Drame amoureux. Delphine aime les filles et Carole les garçons. Delphine est une fille des champs, montée à Paris pour fuir la ferme familiale. Carole est une fille des villes qui milite au MLF. Delphine tombe amoureuse de Carole mais doit rentrer dans la Creuse reprendre l’exploitation familiale. Carole plaque tout pour l’y suivre.

Tout est réussi dans le film de Catherine Corsini. Le récit tient la durée jusqu’à l’épilogue qui arrachera une larme aux plus endurcis. La caméra filme les corps nus sans sombrer dans l’esthétisme ou le voyeurisme. Les personnages ne sont jamais manichéens. Les acteurs sont extraordinaires : Cécile de France confirme qu’elle est capable de tout jouer, Noémie Lvovsky est parfaite dans le rôle de la mère, même Kevin Azais (découvert dans « Les combattants » au côté de Adèle Haenel) réussit à rendre attachant le personnage du soupirant berné.

« La Belle saison » n’a pas décroché l’Oscar, ni même le César. Il a été vu par mille fois moins de spectateurs que le film d’Ang Lee. Pourtant il n’est pas loin de l’égaler.

La bande-annonce

Amnesia ★★☆☆

La Vergangenheitsbewältigung, tel est le sujet du dernier film de Barbet Schroeder, un Suisse allemand à la filmographie éclectique qui ne parle plus sa langue maternelle.
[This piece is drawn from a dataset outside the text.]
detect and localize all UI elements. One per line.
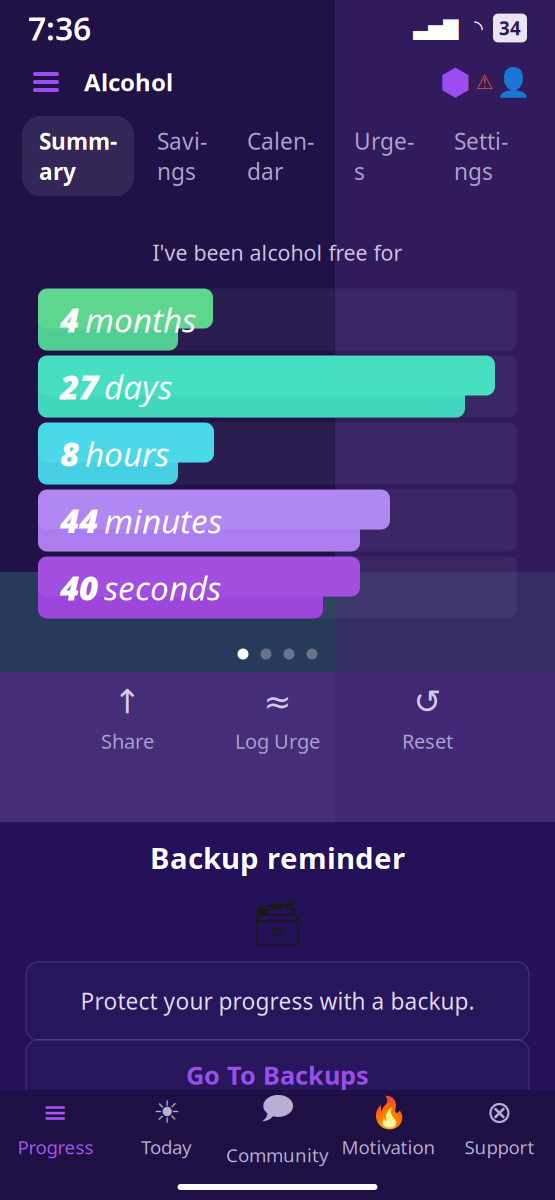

La Vergangenheitsbewältigung, c’est la capacité à regarder son passé dans les yeux. Marthe et Jo en sont tous les deux incapables à leur façon. Dans la blanche Ibiza des années 90, la première refuse l’amnésie collective de ses contemporains. Son refus prend la forme d’un déni : elle ne parle plus l’allemand, ne monte pas dans une Volkswagen, ne boit pas de Riesling. Le second, jeune DJ fraîchement débarqué de Berlin, mixe à l’Amnesia, le club à la mode, au motif que les enfants ne sauraient être tenus responsables des crimes de leurs pères.
Ainsi posé, le sujet est passionnant, qui ressemble à une dissertation de philosophie.

Son traitement, trop théâtral, est décevant qui nous conduit paresseusement à un dénouement attendu.

Reste la relation troublante entre Marthe et Jo, dont on se demande quel tour elle prend et sur laquelle le voile n’est pas levé.

La bande-annonce

Dheepan ★★☆☆

Le premier quart d’heure de Dheepan annonce un grand film. Jacques Audiard plante le décor et nous prend aux tripes en quelques plans : un rebelle tamoul démobilisé trouve dans un camp de réfugié une femme et une fille pour demander l’asile familial en France.

Mais ensuite tout se gâte. Dheepan est engagé comme concierge d’une barre d’immeubles gouvernés par des dealers. On ne saura rien des motifs de la guerre des gangs qui y fait rage. Mais notre héros, qui croyait avoir quitté l’enfer, s’y retrouve plongé à son corps défendant.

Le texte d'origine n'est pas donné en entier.